[Stored data entries]
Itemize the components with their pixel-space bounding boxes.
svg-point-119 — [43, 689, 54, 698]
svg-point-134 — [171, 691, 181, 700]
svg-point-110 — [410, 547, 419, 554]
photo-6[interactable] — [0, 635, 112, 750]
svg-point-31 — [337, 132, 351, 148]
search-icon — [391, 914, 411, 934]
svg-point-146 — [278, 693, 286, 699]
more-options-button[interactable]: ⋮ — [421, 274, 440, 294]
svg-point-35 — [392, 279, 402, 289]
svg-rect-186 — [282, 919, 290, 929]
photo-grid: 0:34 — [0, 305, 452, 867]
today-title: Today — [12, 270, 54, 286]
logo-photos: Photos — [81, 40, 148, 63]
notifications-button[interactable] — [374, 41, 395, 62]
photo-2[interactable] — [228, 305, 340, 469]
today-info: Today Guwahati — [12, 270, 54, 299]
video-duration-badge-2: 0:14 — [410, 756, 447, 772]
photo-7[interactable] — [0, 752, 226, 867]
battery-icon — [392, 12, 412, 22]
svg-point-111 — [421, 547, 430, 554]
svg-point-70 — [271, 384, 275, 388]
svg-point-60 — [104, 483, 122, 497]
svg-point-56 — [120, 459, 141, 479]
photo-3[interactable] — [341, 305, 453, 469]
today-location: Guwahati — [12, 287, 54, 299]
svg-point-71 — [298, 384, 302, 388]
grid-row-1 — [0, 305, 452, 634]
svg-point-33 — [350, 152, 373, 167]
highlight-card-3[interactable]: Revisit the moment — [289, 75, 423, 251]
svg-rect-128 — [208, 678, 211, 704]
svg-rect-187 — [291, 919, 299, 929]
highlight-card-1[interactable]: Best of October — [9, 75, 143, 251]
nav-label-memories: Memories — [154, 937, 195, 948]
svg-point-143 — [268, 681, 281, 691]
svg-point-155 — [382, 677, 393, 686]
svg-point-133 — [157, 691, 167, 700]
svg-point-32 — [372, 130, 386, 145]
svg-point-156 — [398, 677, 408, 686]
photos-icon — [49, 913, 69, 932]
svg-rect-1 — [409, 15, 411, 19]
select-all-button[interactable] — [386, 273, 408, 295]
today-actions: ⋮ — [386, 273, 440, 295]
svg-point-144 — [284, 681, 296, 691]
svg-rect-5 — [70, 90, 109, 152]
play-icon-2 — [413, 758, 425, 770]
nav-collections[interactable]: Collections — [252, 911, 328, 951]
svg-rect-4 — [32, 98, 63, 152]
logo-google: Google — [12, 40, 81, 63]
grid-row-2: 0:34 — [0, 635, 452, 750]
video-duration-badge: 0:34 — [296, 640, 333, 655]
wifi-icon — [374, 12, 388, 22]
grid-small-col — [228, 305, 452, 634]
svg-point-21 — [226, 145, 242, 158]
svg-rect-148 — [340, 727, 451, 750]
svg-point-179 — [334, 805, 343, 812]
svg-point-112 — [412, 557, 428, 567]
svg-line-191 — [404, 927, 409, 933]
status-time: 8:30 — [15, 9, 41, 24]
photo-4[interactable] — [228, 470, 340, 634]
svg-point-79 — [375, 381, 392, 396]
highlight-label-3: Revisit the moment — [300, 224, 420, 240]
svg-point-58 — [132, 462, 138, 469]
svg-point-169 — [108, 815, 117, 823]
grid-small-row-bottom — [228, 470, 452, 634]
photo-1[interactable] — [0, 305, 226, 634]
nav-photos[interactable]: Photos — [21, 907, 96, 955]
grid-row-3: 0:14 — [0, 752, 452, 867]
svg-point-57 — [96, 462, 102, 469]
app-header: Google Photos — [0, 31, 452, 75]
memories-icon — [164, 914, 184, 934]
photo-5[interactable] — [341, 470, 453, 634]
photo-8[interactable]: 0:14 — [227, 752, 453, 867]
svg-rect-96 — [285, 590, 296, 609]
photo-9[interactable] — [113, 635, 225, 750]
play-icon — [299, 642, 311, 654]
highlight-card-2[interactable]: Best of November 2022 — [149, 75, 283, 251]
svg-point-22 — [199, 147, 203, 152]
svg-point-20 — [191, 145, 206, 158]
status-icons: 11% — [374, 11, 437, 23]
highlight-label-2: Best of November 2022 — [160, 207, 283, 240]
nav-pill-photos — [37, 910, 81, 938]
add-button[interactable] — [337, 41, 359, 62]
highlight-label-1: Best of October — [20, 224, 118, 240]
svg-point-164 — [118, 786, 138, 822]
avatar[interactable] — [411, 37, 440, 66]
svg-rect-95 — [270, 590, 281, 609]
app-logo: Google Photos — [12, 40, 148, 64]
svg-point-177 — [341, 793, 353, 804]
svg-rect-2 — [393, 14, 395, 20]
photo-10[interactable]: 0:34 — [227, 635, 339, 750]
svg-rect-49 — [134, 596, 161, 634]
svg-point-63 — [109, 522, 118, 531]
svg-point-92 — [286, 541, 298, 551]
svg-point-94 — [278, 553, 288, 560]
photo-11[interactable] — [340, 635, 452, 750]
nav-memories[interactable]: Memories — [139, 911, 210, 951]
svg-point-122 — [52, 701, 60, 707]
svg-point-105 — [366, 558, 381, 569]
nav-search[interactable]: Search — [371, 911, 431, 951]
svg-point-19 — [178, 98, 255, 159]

* **WHAT TO WORK ON**:
The answer should consist of every record above, copied exactly.

* **OUTPUT**:
Itemize the components with their pixel-space bounding boxes.
svg-point-119 — [43, 689, 54, 698]
svg-point-134 — [171, 691, 181, 700]
svg-point-110 — [410, 547, 419, 554]
photo-6[interactable] — [0, 635, 112, 750]
svg-point-31 — [337, 132, 351, 148]
search-icon — [391, 914, 411, 934]
svg-point-146 — [278, 693, 286, 699]
more-options-button[interactable]: ⋮ — [421, 274, 440, 294]
svg-point-35 — [392, 279, 402, 289]
svg-rect-186 — [282, 919, 290, 929]
photo-grid: 0:34 — [0, 305, 452, 867]
today-title: Today — [12, 270, 54, 286]
logo-photos: Photos — [81, 40, 148, 63]
notifications-button[interactable] — [374, 41, 395, 62]
photo-2[interactable] — [228, 305, 340, 469]
today-info: Today Guwahati — [12, 270, 54, 299]
video-duration-badge-2: 0:14 — [410, 756, 447, 772]
photo-7[interactable] — [0, 752, 226, 867]
battery-icon — [392, 12, 412, 22]
svg-point-111 — [421, 547, 430, 554]
svg-point-70 — [271, 384, 275, 388]
svg-point-60 — [104, 483, 122, 497]
svg-point-56 — [120, 459, 141, 479]
photo-3[interactable] — [341, 305, 453, 469]
today-location: Guwahati — [12, 287, 54, 299]
svg-point-71 — [298, 384, 302, 388]
grid-row-1 — [0, 305, 452, 634]
svg-point-33 — [350, 152, 373, 167]
highlight-card-3[interactable]: Revisit the moment — [289, 75, 423, 251]
svg-rect-128 — [208, 678, 211, 704]
svg-rect-187 — [291, 919, 299, 929]
highlight-card-1[interactable]: Best of October — [9, 75, 143, 251]
nav-label-memories: Memories — [154, 937, 195, 948]
svg-point-143 — [268, 681, 281, 691]
svg-point-155 — [382, 677, 393, 686]
svg-point-133 — [157, 691, 167, 700]
svg-point-32 — [372, 130, 386, 145]
svg-point-156 — [398, 677, 408, 686]
photos-icon — [49, 913, 69, 932]
svg-rect-1 — [409, 15, 411, 19]
select-all-button[interactable] — [386, 273, 408, 295]
today-actions: ⋮ — [386, 273, 440, 295]
svg-point-144 — [284, 681, 296, 691]
svg-rect-5 — [70, 90, 109, 152]
play-icon-2 — [413, 758, 425, 770]
nav-collections[interactable]: Collections — [252, 911, 328, 951]
svg-rect-4 — [32, 98, 63, 152]
logo-google: Google — [12, 40, 81, 63]
grid-row-2: 0:34 — [0, 635, 452, 750]
video-duration-badge: 0:34 — [296, 640, 333, 655]
wifi-icon — [374, 12, 388, 22]
grid-small-col — [228, 305, 452, 634]
svg-point-21 — [226, 145, 242, 158]
svg-rect-148 — [340, 727, 451, 750]
svg-point-179 — [334, 805, 343, 812]
svg-point-112 — [412, 557, 428, 567]
svg-line-191 — [404, 927, 409, 933]
status-time: 8:30 — [15, 9, 41, 24]
photo-4[interactable] — [228, 470, 340, 634]
svg-point-79 — [375, 381, 392, 396]
highlight-label-3: Revisit the moment — [300, 224, 420, 240]
svg-point-58 — [132, 462, 138, 469]
svg-point-169 — [108, 815, 117, 823]
grid-small-row-bottom — [228, 470, 452, 634]
photo-1[interactable] — [0, 305, 226, 634]
nav-photos[interactable]: Photos — [21, 907, 96, 955]
grid-row-3: 0:14 — [0, 752, 452, 867]
svg-point-57 — [96, 462, 102, 469]
app-header: Google Photos — [0, 31, 452, 75]
memories-icon — [164, 914, 184, 934]
photo-5[interactable] — [341, 470, 453, 634]
photo-8[interactable]: 0:14 — [227, 752, 453, 867]
svg-rect-96 — [285, 590, 296, 609]
photo-9[interactable] — [113, 635, 225, 750]
play-icon — [299, 642, 311, 654]
highlight-card-2[interactable]: Best of November 2022 — [149, 75, 283, 251]
svg-point-22 — [199, 147, 203, 152]
svg-point-20 — [191, 145, 206, 158]
status-icons: 11% — [374, 11, 437, 23]
highlight-label-2: Best of November 2022 — [160, 207, 283, 240]
nav-pill-photos — [37, 910, 81, 938]
add-button[interactable] — [337, 41, 359, 62]
highlight-label-1: Best of October — [20, 224, 118, 240]
svg-point-164 — [118, 786, 138, 822]
avatar[interactable] — [411, 37, 440, 66]
svg-rect-95 — [270, 590, 281, 609]
app-logo: Google Photos — [12, 40, 148, 64]
svg-point-177 — [341, 793, 353, 804]
svg-rect-2 — [393, 14, 395, 20]
photo-10[interactable]: 0:34 — [227, 635, 339, 750]
svg-rect-49 — [134, 596, 161, 634]
svg-point-63 — [109, 522, 118, 531]
svg-point-92 — [286, 541, 298, 551]
svg-point-94 — [278, 553, 288, 560]
photo-11[interactable] — [340, 635, 452, 750]
nav-memories[interactable]: Memories — [139, 911, 210, 951]
svg-point-122 — [52, 701, 60, 707]
svg-point-105 — [366, 558, 381, 569]
nav-search[interactable]: Search — [371, 911, 431, 951]
svg-point-19 — [178, 98, 255, 159]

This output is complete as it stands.